Theodor von Sickel (18 December 1826 – 21 April 1908) was a German-Austrian historian born in Aken, Province of Saxony, Kingdom of Prussia. He specialized in early European medieval history, and is considered to be the founder of modern diplomatics (critical document research).

In 1850 he obtained his doctorate from the University of Halle, then furthered his studies at the École Nationale des Chartes in Paris. In 1857 he was appointed professor at the University of Vienna, and from 1869 to 1891, he was director of the Institut für Österreichische Geschichtsforschung (Institute of Austrian Historical Research), specializing in ancillary branches of historical study, that included paleography, chronology and diplomatics.

From 1875 he was a member of the Monumenta Germaniae Historica, of which, he subsequently became head of its diplomata section. In this capacity, he performed meticulous and expert edition of medieval documents, including over 1300 royal documents of the 10th century (Diplomata regum et imperatorum Germaniae).

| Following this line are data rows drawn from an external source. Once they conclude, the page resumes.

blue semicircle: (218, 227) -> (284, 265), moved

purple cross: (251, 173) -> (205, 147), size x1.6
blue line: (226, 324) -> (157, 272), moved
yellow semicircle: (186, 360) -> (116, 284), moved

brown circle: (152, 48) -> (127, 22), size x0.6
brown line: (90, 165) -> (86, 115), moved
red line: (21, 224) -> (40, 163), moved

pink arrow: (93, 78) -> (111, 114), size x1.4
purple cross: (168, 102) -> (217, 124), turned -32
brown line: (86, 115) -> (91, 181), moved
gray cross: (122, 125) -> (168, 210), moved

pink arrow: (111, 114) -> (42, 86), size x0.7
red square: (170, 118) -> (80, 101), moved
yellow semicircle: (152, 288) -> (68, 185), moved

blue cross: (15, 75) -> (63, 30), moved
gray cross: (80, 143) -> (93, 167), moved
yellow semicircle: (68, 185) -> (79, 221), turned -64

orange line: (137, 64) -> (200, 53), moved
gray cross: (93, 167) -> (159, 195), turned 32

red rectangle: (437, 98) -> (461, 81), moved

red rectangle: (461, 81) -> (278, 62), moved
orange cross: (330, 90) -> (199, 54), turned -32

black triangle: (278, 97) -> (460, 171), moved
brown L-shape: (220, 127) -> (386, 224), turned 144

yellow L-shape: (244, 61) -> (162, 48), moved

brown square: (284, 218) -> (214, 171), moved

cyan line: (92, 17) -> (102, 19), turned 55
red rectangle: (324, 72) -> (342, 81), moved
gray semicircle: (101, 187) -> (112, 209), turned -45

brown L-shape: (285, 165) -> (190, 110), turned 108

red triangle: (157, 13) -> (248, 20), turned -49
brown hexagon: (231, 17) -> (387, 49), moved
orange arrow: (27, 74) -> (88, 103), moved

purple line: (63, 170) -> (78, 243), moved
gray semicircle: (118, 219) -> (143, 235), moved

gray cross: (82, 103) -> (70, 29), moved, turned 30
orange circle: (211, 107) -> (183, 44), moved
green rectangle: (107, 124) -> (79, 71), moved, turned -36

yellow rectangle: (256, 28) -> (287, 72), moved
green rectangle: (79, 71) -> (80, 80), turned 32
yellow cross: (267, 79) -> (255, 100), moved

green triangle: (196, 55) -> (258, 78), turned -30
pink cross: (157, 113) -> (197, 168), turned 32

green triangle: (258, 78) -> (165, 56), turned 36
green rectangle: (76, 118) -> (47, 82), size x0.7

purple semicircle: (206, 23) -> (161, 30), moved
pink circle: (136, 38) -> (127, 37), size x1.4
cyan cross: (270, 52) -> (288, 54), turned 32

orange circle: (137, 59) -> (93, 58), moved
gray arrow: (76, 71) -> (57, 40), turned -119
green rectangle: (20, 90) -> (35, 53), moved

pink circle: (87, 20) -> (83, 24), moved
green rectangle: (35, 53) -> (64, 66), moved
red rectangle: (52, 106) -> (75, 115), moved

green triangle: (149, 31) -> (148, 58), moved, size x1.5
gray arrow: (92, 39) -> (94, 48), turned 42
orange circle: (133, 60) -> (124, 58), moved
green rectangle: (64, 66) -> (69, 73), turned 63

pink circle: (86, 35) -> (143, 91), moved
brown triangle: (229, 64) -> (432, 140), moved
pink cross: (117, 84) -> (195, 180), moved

In 1881 he established the Österreichisches Historisches Institut (Austrian Historical Institute) in Rome, serving as its director until 1901. From 1897 to 1908, he was president of the Bavarian Academy of Sciences.

== Selected works ==
- Beiträge zur Diplomatik (8 volumes, 1861–1882).
- Acta regum et imperatorum Karolinorum digesta et ennarata. Volume 1: Urkundenlehre (1867), Volume 2: Urkundenregesten.
- Monumenta Germaniae Historica. Diplomata regum et imperatorum Germaniae 1 (Conradi I., Heinrici I. et Ottonis I. Diplomata), Hannover 1879-1884 - Conrad I, Henry I, Otto I.
- Monumenta Germaniae Historica, Diplomata regum et imperatorum Germaniae 2,1 (Ottonis II. Diplomata), Hannover 1888 - Otto II.
- Monumenta Germaniae Historica, Diplomata regum et imperatorum Germaniae 2,2 (Ottonis III. Diplomata), Hannover 1893 - Otto III.
- Kaiserurkunden in Abbildungen, 11 parts 1890/91 (with Heinrich von Sybel, 1817-1895)
- Römische Berichte (5 volumes, 1895–1901).